As unofficial adviser to her husband, President Bill Clinton, she pushed for military intervention in the former Yugoslavia. As a U.S. Senator, she joined with Senator John McCain in pressing for military confrontation with Russia. As Secretary of State, she talked President Obama into the disastrous intervention in Libya.
Unprovoked attacks on foreign nations were defined by the Nuremberg Tribunal as a war crime. But Clinton and other militaristic liberals have found a way to justify such crimes in terms of preventing crimes against humanity.
Diana Johnstone, an experienced American freelance journalist living in Paris, has written a new book, QUEEN OF CHAOS: the Misadventures of Hillary Clinton, which is about Clinton’s foreign policy record. I read it last week.
Johnstone has one chapter each on Secretary of State Clinton’s support of a brutal military coup in Honduras, the destruction of Libya and military confrontation with Russia.
But the heart of the book is her account of the Bill Clinton administration’s intervention in the former Yugoslavia, and how this constituted a field test of methods used by subsequent administrations for leading the American and European publics into support of war.
The key step on the path to war, according to Johnstone, is Hitlerization—designating an enemy as a new Hitler who has to be dealt with as the original Hitler was. This goes along with charges of genocide.
Western public opinion agrees that the Holocaust of the Jews was the ultimate crime. Public opinion mostly agrees that all the mass killing in World War Two was justified because it was necessary to prevent the ultimate crime.
But what the crime consisted of was the attempted extermination of a people based on their race, religion and culture.
It follows from this that any attack on an ethnic or religious group is in a different and higher category of evil than, say, killing labor leaders or bombing cities because the latter are not potentially genocidal.
It also follows from this that, once you have identified a situation as genocide, any attempt at peacemaking represents appeasement, as at Munich.
If one side, such as the Hutus, is equivalent to the Nazis, and another, such as the Tutsis, is equivalent to the Nazi’s victims, compromise is not only impossible, but wicked. Fighting has to go on until Nazi-equivalent side is crushed.

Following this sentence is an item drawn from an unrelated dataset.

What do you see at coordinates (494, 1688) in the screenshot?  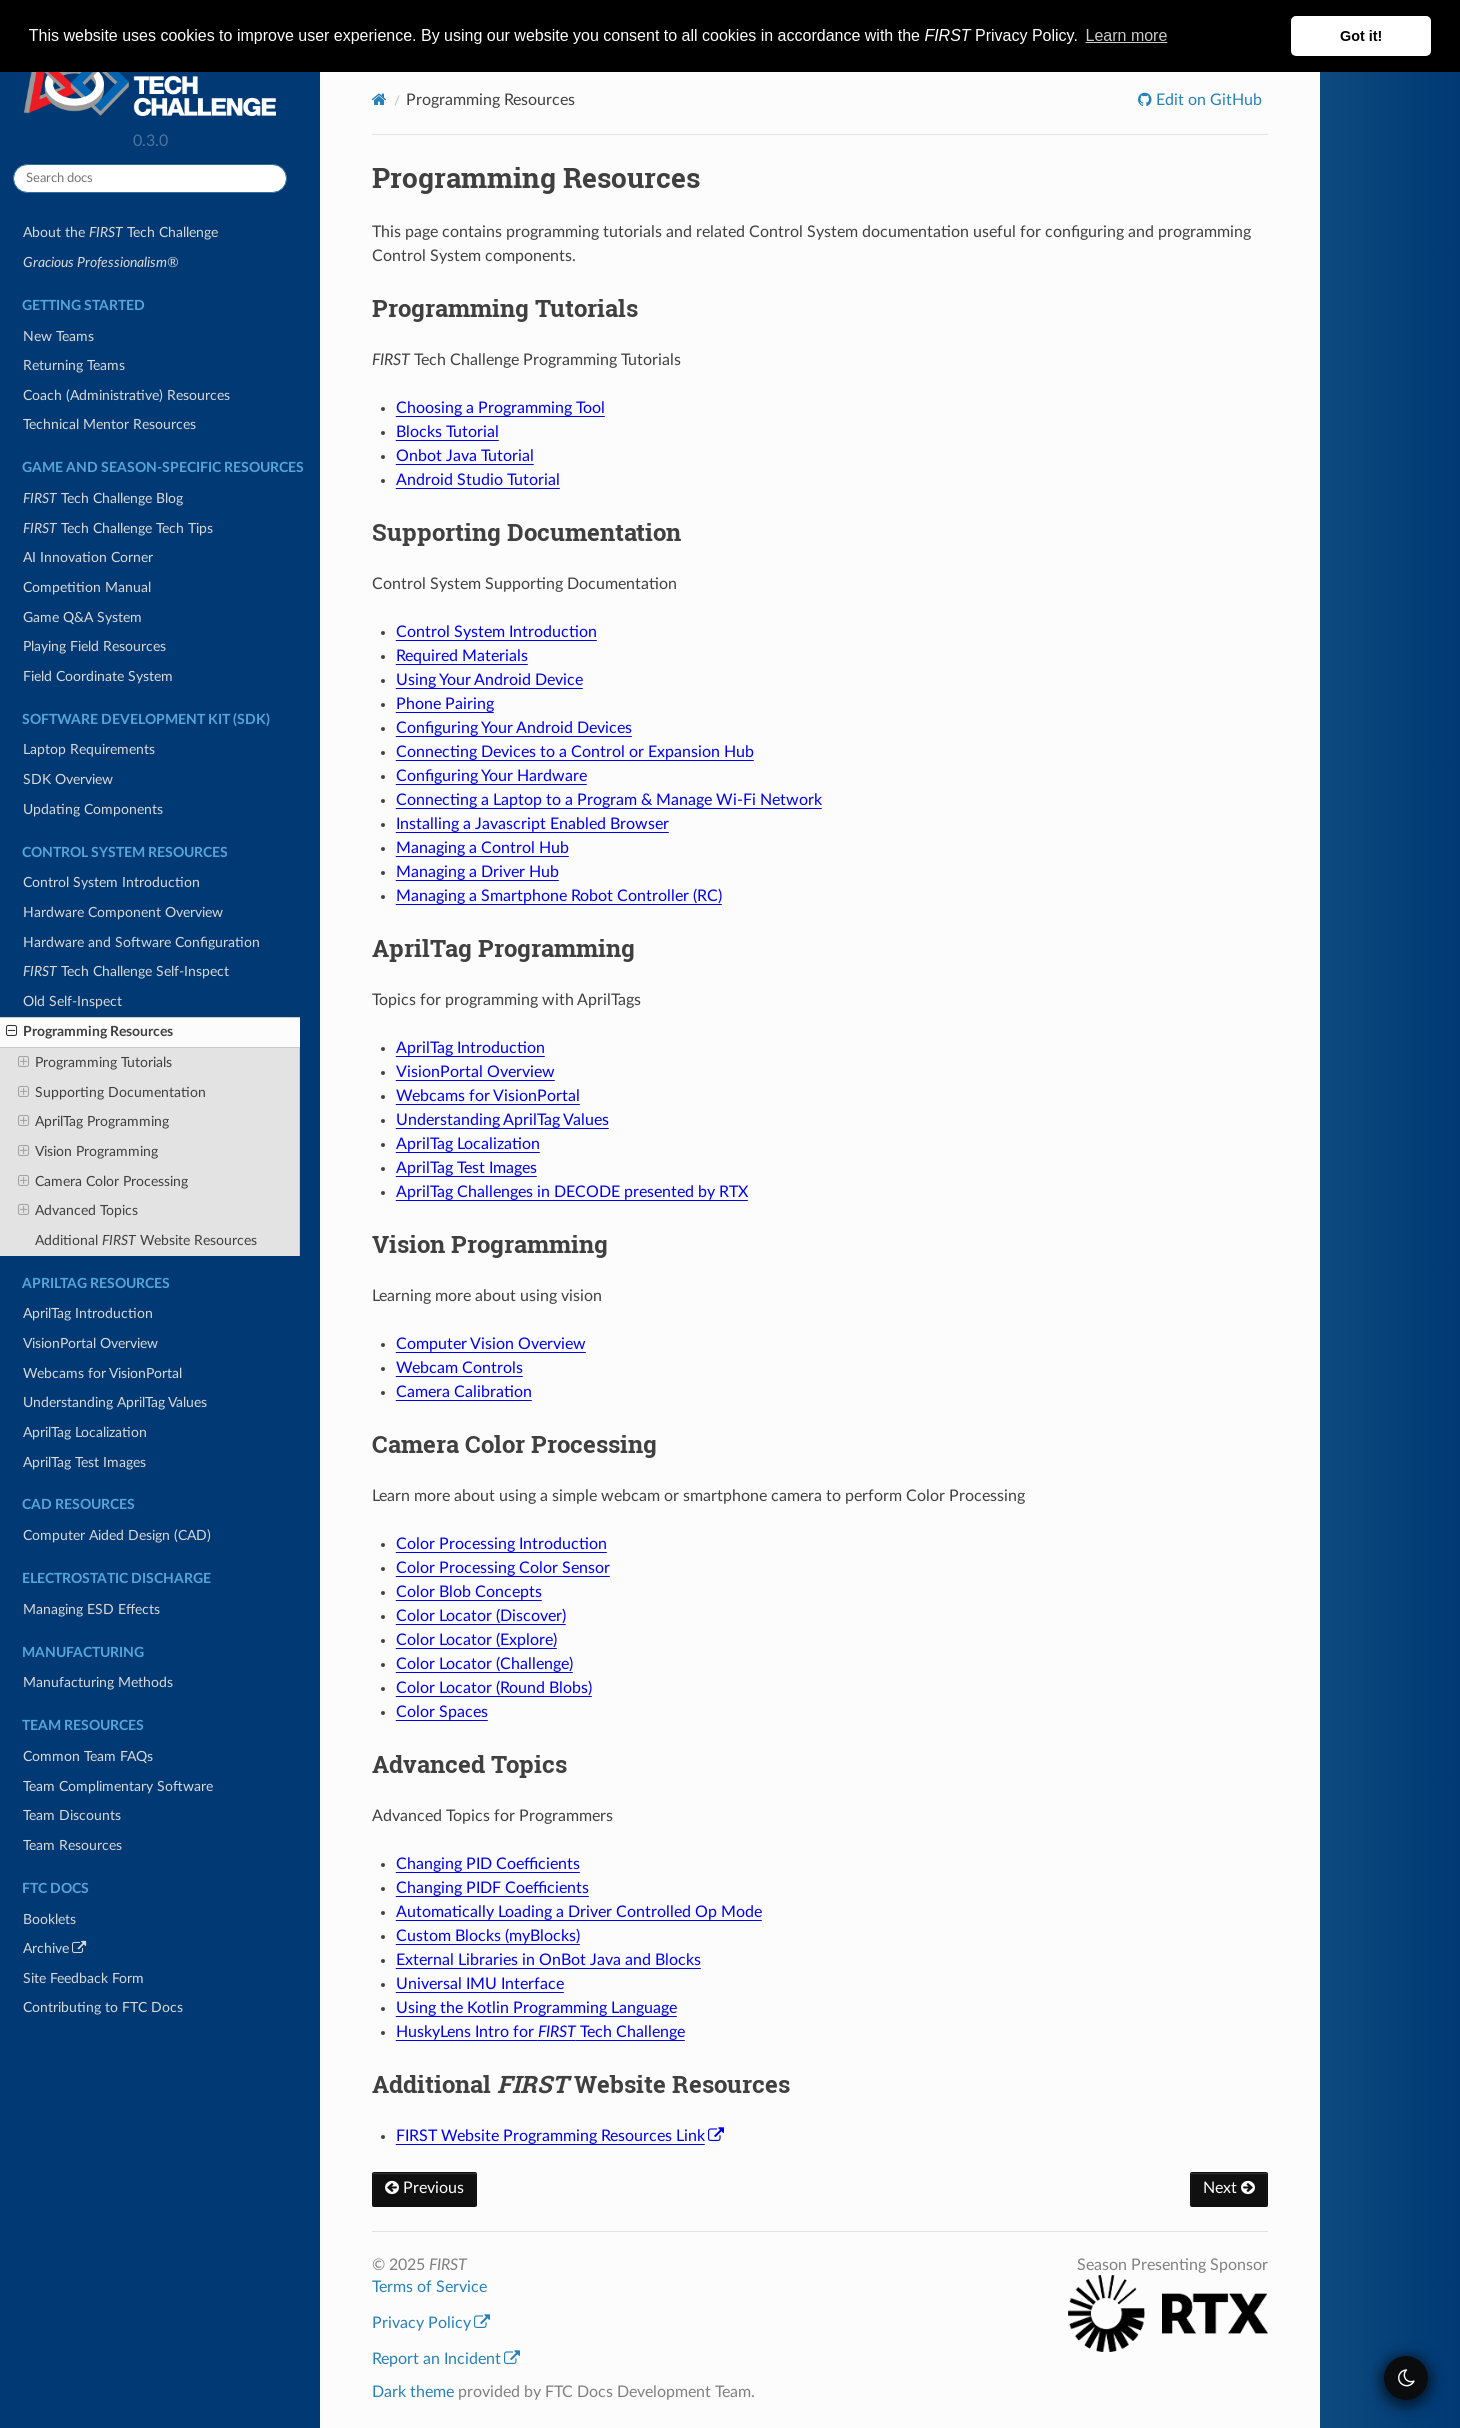 I see `Color Locator (Round Blobs)` at bounding box center [494, 1688].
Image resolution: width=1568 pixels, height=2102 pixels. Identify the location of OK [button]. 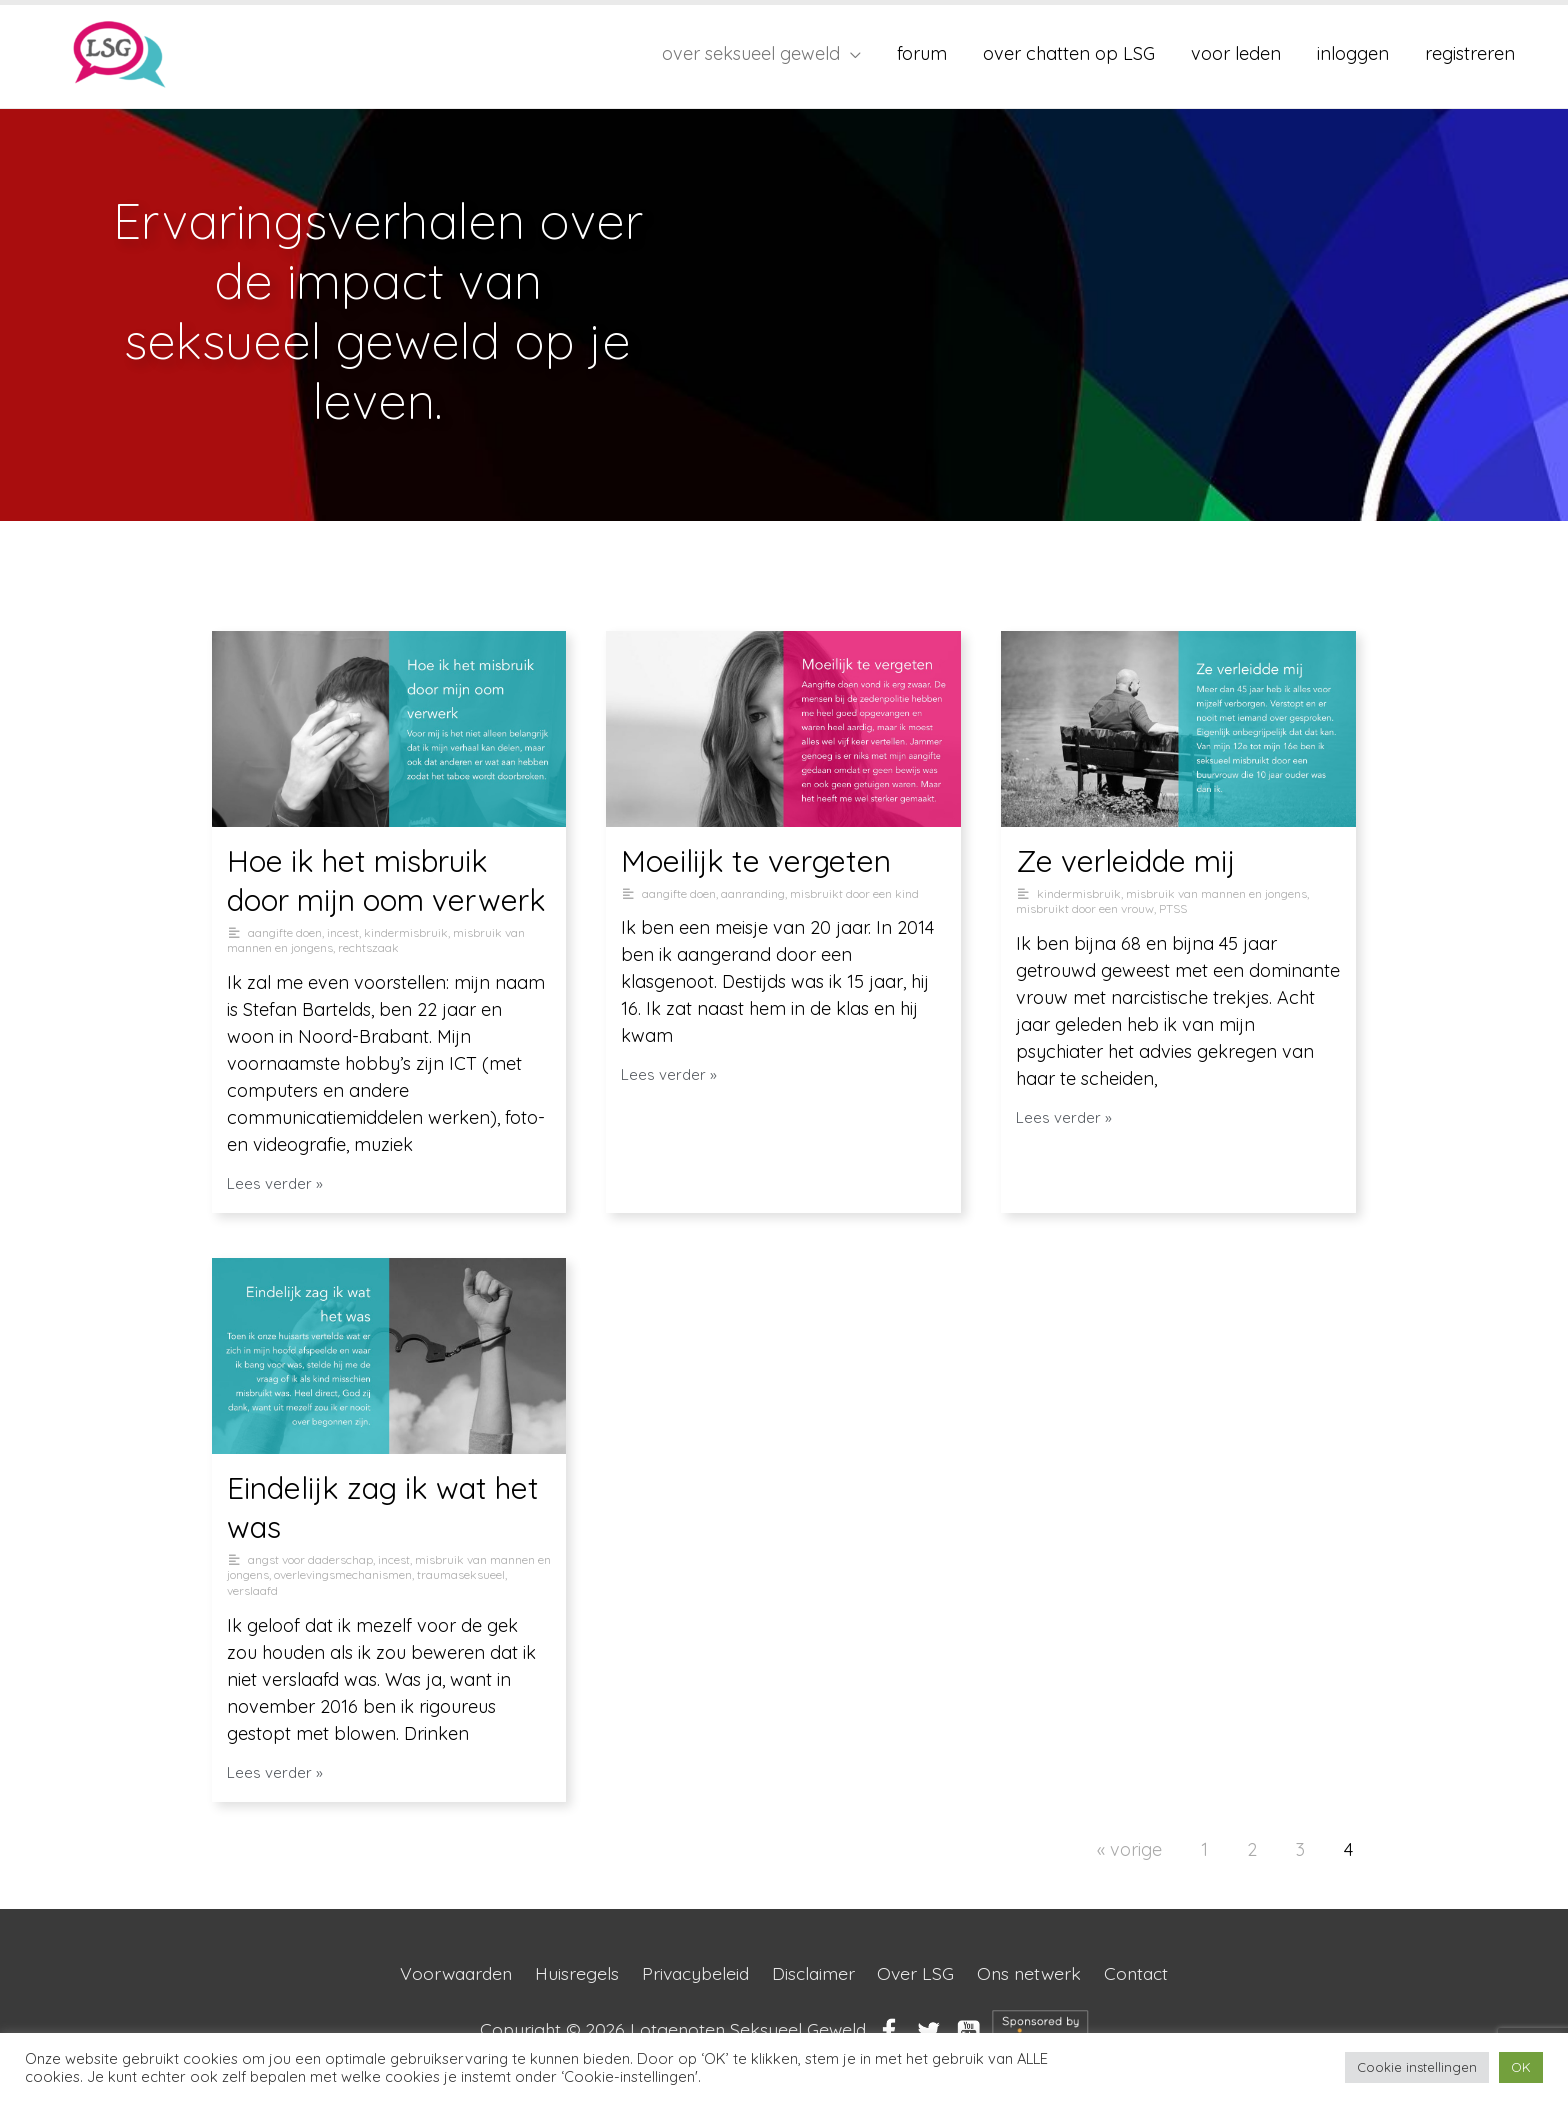 (1521, 2067).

Furthermore, since the nations of Eastern Europe, the Near East, South and Southeast Asia and Africa are patchworks of different nationalities and religions, often lumped together within arbitrary boundaries down by colonial powers, there is always some ethnic conflict going on almost anywhere.
The path to war includes (1) a propaganda campaign against a foreign leader, who is identified as the equivalent of Hitler, (2) funding and arms for discontented groups, who are identified as victimes of genocide, followed by (3) economic sanctions and maybe (4) protests from human rights organizations or (5) some sort of resolution from an international body.
Any international body will do, but the best outcome would be an indictment by the International Criminal Court (even though the USA does not recognize the jurisdiction of the ICC) because diplomacy becomes a matter of law enforcement.
Economic sanctions almost always fail, and rebel groups almost never win, so next comes (6) a “no fly” zone and then (7) a bombing campaign. If and when they fail, as is probable, there seems to be “no choice” but to send in troops, rather than give up.